══ Records supplied ══

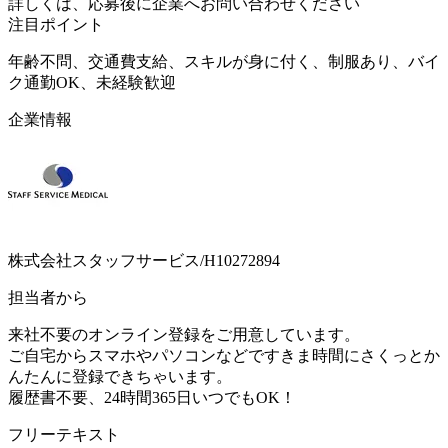
詳しくは、応募後に企業へお問い合わせください
注目ポイント
年齢不問、交通費支給、スキルが身に付く、制服あり、バイ
ク通勤OK、未経験歓迎
企業情報
株式会社スタッフサービス/H10272894
担当者から
来社不要のオンライン登録をご用意しています。
ご自宅からスマホやパソコンなどですきま時間にさくっとか
んたんに登録できちゃいます。
履歴書不要、24時間365日いつでもOK！
フリーテキスト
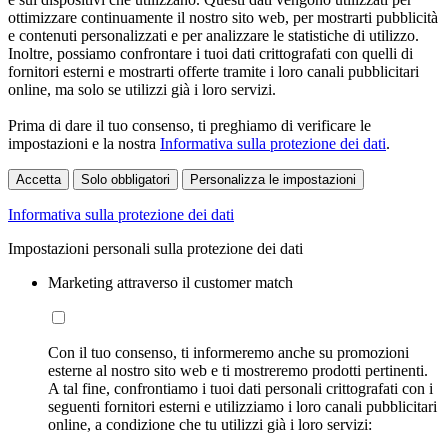
ottimizzare continuamente il nostro sito web, per mostrarti pubblicità
e contenuti personalizzati e per analizzare le statistiche di utilizzo.
Inoltre, possiamo confrontare i tuoi dati crittografati con quelli di
fornitori esterni e mostrarti offerte tramite i loro canali pubblicitari
online, ma solo se utilizzi già i loro servizi.
Prima di dare il tuo consenso, ti preghiamo di verificare le
impostazioni e la nostra
Informativa sulla protezione dei dati
.
Accetta
Solo obbligatori
Personalizza le impostazioni
Informativa sulla protezione dei dati
Impostazioni personali sulla protezione dei dati
Marketing attraverso il customer match
Con il tuo consenso, ti informeremo anche su promozioni
esterne al nostro sito web e ti mostreremo prodotti pertinenti.
A tal fine, confrontiamo i tuoi dati personali crittografati con i
seguenti fornitori esterni e utilizziamo i loro canali pubblicitari
online, a condizione che tu utilizzi già i loro servizi:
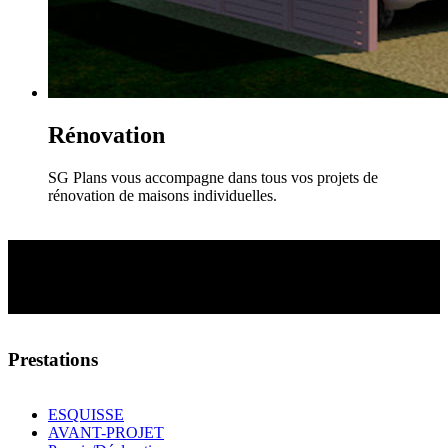
Rénovation
SG Plans vous accompagne dans tous vos projets de
rénovation de maisons individuelles.
DESSINATRICE DU
BATIMENT
Prestations
ESQUISSE
AVANT-PROJET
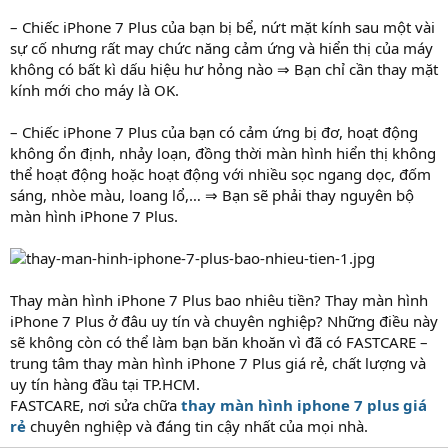
– Chiếc iPhone 7 Plus của bạn bị bể, nứt mặt kính sau một vài
sự cố nhưng rất may chức năng cảm ứng và hiển thị của máy
không có bất kì dấu hiệu hư hỏng nào ⇒ Bạn chỉ cần thay mặt
kính mới cho máy là OK.
– Chiếc iPhone 7 Plus của bạn có cảm ứng bị đơ, hoạt động
không ổn định, nhảy loạn, đồng thời màn hình hiển thị không
thể hoạt động hoặc hoạt động với nhiều sọc ngang dọc, đốm
sáng, nhòe màu, loang lổ,… ⇒ Bạn sẽ phải thay nguyên bộ
màn hình iPhone 7 Plus.
Thay màn hình iPhone 7 Plus bao nhiêu tiền? Thay màn hình
iPhone 7 Plus ở đâu uy tín và chuyên nghiệp? Những điều này
sẽ không còn có thể làm bạn băn khoăn vì đã có FASTCARE –
trung tâm thay màn hình iPhone 7 Plus giá rẻ, chất lượng và
uy tín hàng đầu tại TP.HCM.
FASTCARE, nơi sửa chữa
thay màn hình iphone 7 plus giá
rẻ
chuyên nghiệp và đáng tin cậy nhất của mọi nhà.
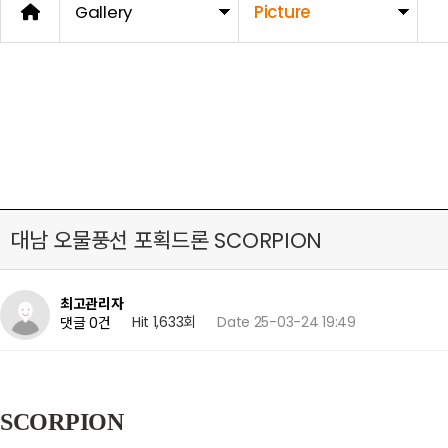
Gallery
Picture
대남 오물풍선 포획드론 SCORPION
최고관리자
Hit 1,633회
Date 25-03-24 19:49
댓글 0건
SCORPION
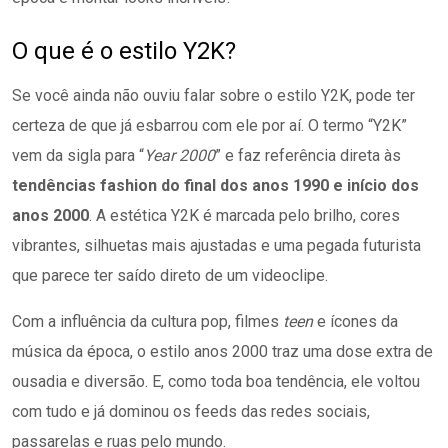
O que é o estilo Y2K?
Se você ainda não ouviu falar sobre o estilo Y2K, pode ter
certeza de que já esbarrou com ele por aí. O termo “Y2K”
vem da sigla para “
Year 2000
” e faz referência direta às
tendências fashion do final dos anos 1990 e início dos
anos 2000
. A estética Y2K é marcada pelo brilho, cores
vibrantes, silhuetas mais ajustadas e uma pegada futurista
que parece ter saído direto de um videoclipe.
Com a influência da cultura pop, filmes
teen
e ícones da
música da época, o estilo anos 2000 traz uma dose extra de
ousadia e diversão. E, como toda boa tendência, ele voltou
com tudo e já dominou os feeds das redes sociais,
passarelas e ruas pelo mundo.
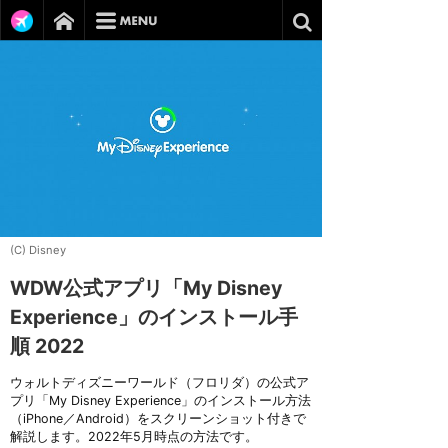
(C) Disney
WDW公式アプリ「My Disney
Experience」のインストール手
順 2022
ウォルトディズニーワールド（フロリダ）の公式ア
プリ「My Disney Experience」のインストール方法
（iPhone／Android）をスクリーンショット付きで
解説します。2022年5月時点の方法です。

═══

_What you will do:_ Filter the records above for lines with "dati".

_Written reply:_
Inoltre, possiamo confrontare i tuoi dati crittografati con quelli di
Informativa sulla protezione dei dati
Informativa sulla protezione dei dati
Impostazioni personali sulla protezione dei dati
A tal fine, confrontiamo i tuoi dati personali crittografati con i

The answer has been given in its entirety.